2. Measurements of total alkalinity and inorganic dissolved carbon in the Atlantic Ocean and adjacent Southern Ocean between 2008 and 2010.

Author

Schuster, U., Watson, A. J., Bakker, D. C. E., de Boer, A. M., Jones, E. M., G. A. Lee, Legge, O., Louwerse, A., Riley, J., and Scally, S.

Subjects

WATER alkalinity, CARBON content of seawater, CARBON dioxide in seawater, HYDROGRAPHY, MARINE ecology

Abstract

Water column dissolved inorganic carbon and total alkalinity were measured during five hydrographie sections in the Atlantic Ocean and Drake Passage.
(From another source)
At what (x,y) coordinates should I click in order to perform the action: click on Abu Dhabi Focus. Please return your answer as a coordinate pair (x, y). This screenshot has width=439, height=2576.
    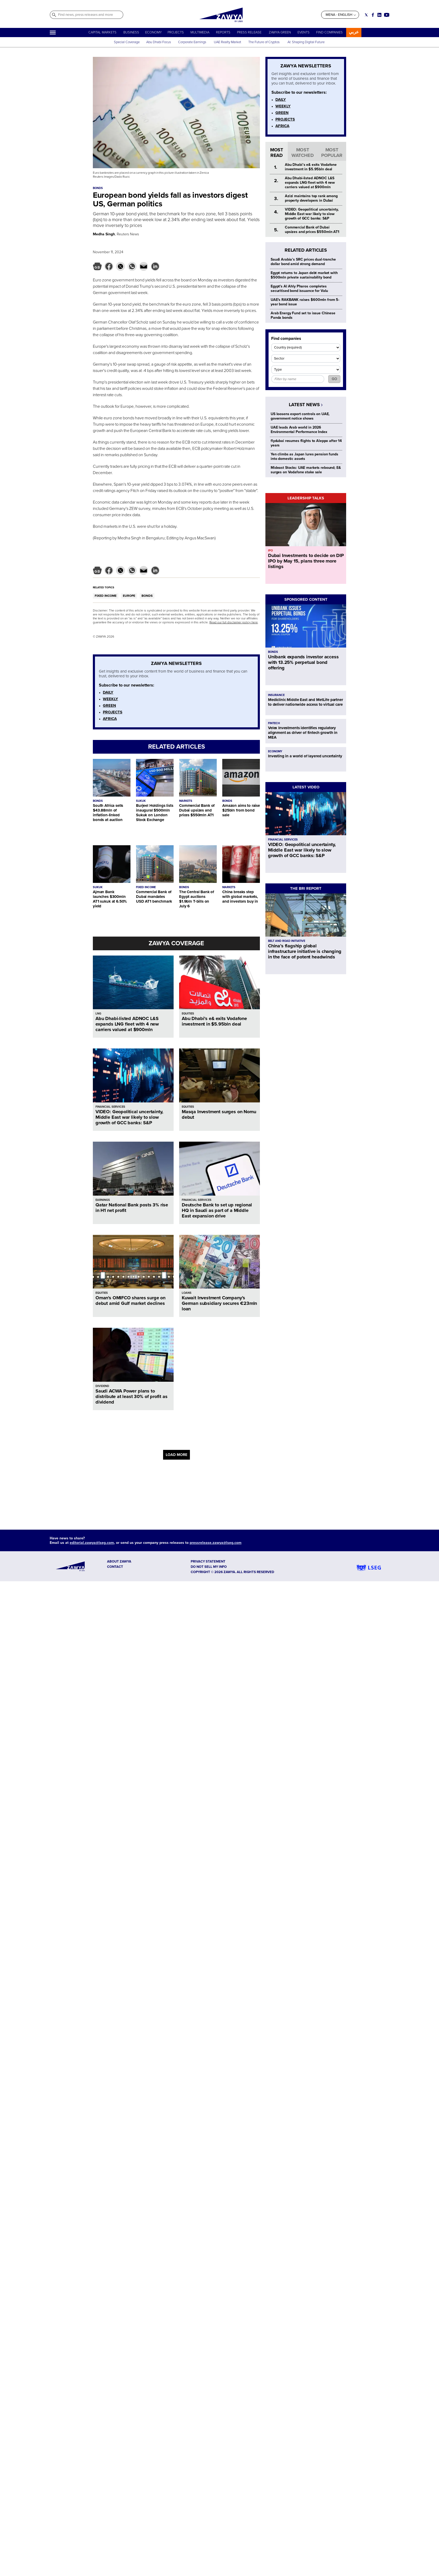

The work was funded through the Strategic Funding Initiative of the UK's Oceans2025 programme, which ran from 2007 to 2012. The aims of this programme were to establish the regional budgets of natural and anthropogenic carbon in the North Atlantic, the South Atlantic, and the Atlantic sector of the Southern Ocean, as well as the rates of change of these budgets. This paper describes the dissolved inorganic carbon and total alkalinity data collected along east-west sections at 55-60° N (Arctic Gateway), 24.5° N, and 24° S in the Atlantic and across two Drake Passage sections. Other hydrographic and biogeochemical parameters were measured during these sections, yet are not covered in this paper. Over 95 % of samples taken during the 24.5° N, 24° S, and the Drake Passage sections were analysed onboard and subjected to a 1st level quality control addressing technical and analytical issues. Samples taken during Arctic Gateway were analysed and subjected to quality control back in the laboratory. Complete post-cruise 2nd level quality control was performed using cross-over analysis with historical data in the vicinity of measurements, and data are available through the Carbon Dioxide Information Analysis Center (CDIAC) and are included in the Global Ocean Data Analyses Project, version 2 (GLODAP 2). [ABSTRACT FROM AUTHOR]

Published

2013